For Gen3 systems, there are two new (6/03) functions that can provide significant performance improvements to the RI7100A platform. They are "Fast Settle" and "Frequency Offset". They both take their effect by changing the software control of the Tester's synthesizers.
Fast Settle
Fast Settle is an attribute of any Source in the system that changes the default settling time from the "Magnitude and Phase" settling time to the "Magnitude Only" settling time. In general a source takes longer to stablilize it's phase than it's amplitude after a frequency move. If the phase is not critical, then the application designer can take advantage of the shorter time. This is the fundamental concept behind the "Fast Settle" Function.
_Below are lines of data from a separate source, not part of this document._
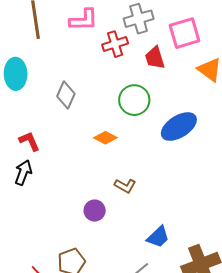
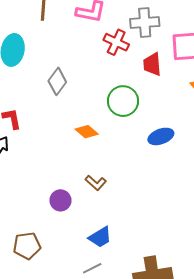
red cross: (115, 44) -> (116, 42), turned 30
blue ellipse: (179, 127) -> (161, 136), size x0.7
blue trapezoid: (158, 237) -> (100, 237), moved

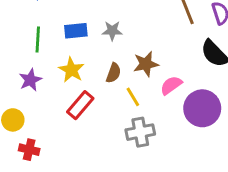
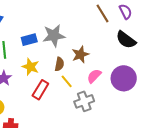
gray star: (112, 31) -> (54, 36), size x1.6
pink semicircle: (171, 85) -> (94, 76), moved
yellow line: (133, 97) -> (67, 81), moved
Typically the full settling time of a source can be up to 45 mSec, while the magnitude only settling is approximately 15 mSec. Care must be taken in the use of this function because it can affect RF Voltage measurements.
The following graphs show the results of magnitude and phase, with fast settling on and fast settling off. The graphs start after the tester's settling time and measure for approximately 50 ms. With fast settle off, note that the amplitude is completely settled and stable. The phase, however, is still settling.
The majority of measurements are scalar (amplitude only). For these measurements, if the test uses multiple frequencies, fast settle can improve test time. However, there are a couple of points to remember:
- All the sources involved must be set to Fast Settle. Particularly important is the receiver's local oscillator (RecLO).
- When measuring, the proper measurement must be chosen. It is common to perform a vector measurement (such as 'Measure Voltage'), then extract the amplitude. If averaging, the changing phase will cause the vector averaged amplitude to be wrong. Therefore, always choose a scalar measurement (such as 'Measure Power') when using fast settle.
Frequency Offset
Frequency Offset takes advantage of the Source architecture to make small frequency moves extremely quickly. In general terms, the synthesizer has a coarse loop and a fine loop that combine to create the frequency of interest. The coarse loop gets to roughly 10 MHz of the desired frequency, and the fine loop gets there exactly. The architecture of the fine loop allows switching in sub 1 msec, actually less than the measurement overhead. So it takes "no time" in the measurement sequence. The fine loop has an 18 MHz range. This capability dramatically changes the measurement time for "In Channel" measurements such as ACPR, IP3, power in a bandwidth, etc. These in channel measurement typically require several receiver frequency moves within a few MHz. For instance an CDMA ACPr measurement for upper and lower, adjacent and alternate channels goes from -880kHz to + 880 kHz. This is easlily implemented with Frequency offset.